Alaska's Hubbard Glacier, which has been astounding geologists by surging rapidly since winter, has cut across the mouth of a 30-mile-long Pacific fiord.
The glacier formed an ice dam that has isolated the fiord from the ocean and trapped saltwater fish, whales and other wildlife in what is now a lake that is slowly turning into a freshwater body.
"This is probably the largest natural alteration in ocean, glaciers, lakes and rivers to occur in North America within our lifetimes," said Larry Mayo, a glaciologist with the U.S. Geological Survey, based in Fairbanks, Alaska.
Mayo said the change may be part of a "thousand-year cycle" of glacial advances and retreats driven by unknown processes, and that Russell Lake, which was Russell Fiord until early June, may remain an isolated body for centuries.
Hubbard Glacier, a vast river of ice flowing slowly down mountain valleys to the ocean, is in southeastern Alaska where the panhandle meets the main part of the state. Like most glaciers that reach coastlines, the leading edge "calves," causing icebergs to break off and drift into the sea. Sometimes the calving rate matches the flow rate, keeping the edge roughly stationary. At other times, however, the rates vary and the edge retreats or advances.
Hubbard Glacier has been slowly advancing since around 1900, but last winter it began moving much faster, apparently fed by a tributary, Valerie Glacier, which has advanced in some parts by as much as 130 feet per day.
About 20 other Alaskan glaciers are also surging, although at slower rates, but still others are retreating. Columbia Glacier, about 200 miles down the Alaskan coast, is in rapid retreat.
Meltwater from Hubbard Glacier has raised Russell Lake by some 30 feet.
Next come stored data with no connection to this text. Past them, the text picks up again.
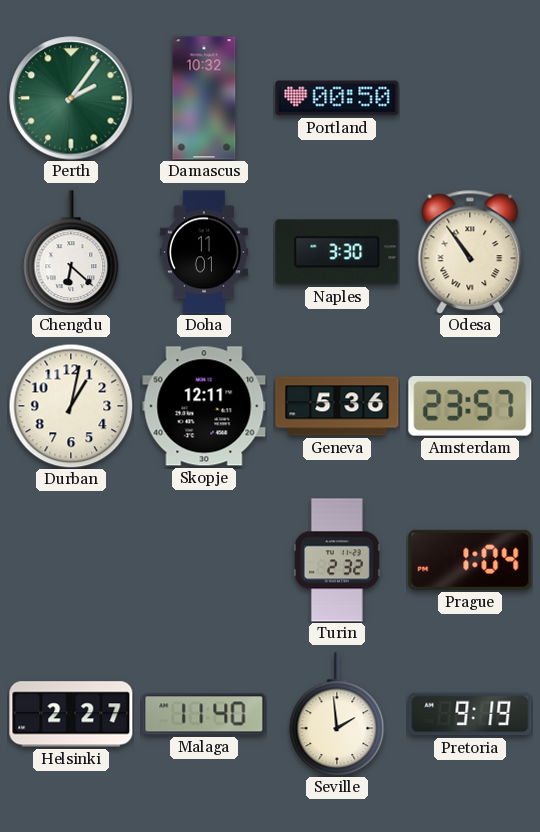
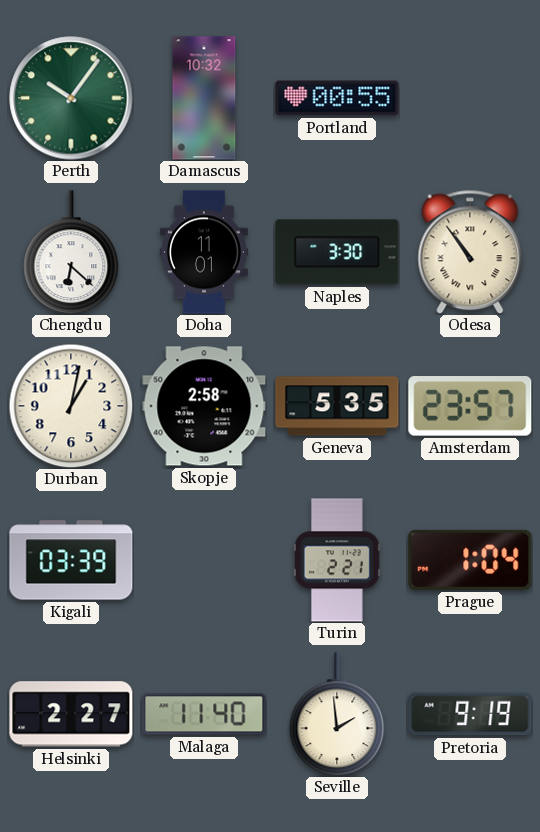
Perth: 2:06 -> 10:06
Portland: 00:50 -> 00:55
Skopje: 12:11 -> 2:58
Geneva: 5:36 -> 5:35
Kigali: none -> 03:39
Turin: 2:32 -> 2:21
Over the next two years, Mayo estimates, the lake level will rise another 200 feet and spill out over the ice dam or in the opposite direction into a nearby river that drains into the ocean.
It is not clear how the wildlife trapped in the lake will be affected, but many animals are probably doomed by the expected changes in salinity and in decreased oxygen levels. Mayo said the situation offered an unusually rare opportunity to study effects on local climate, wildlife, forests and on human habitation in the nearby town of Yakutat.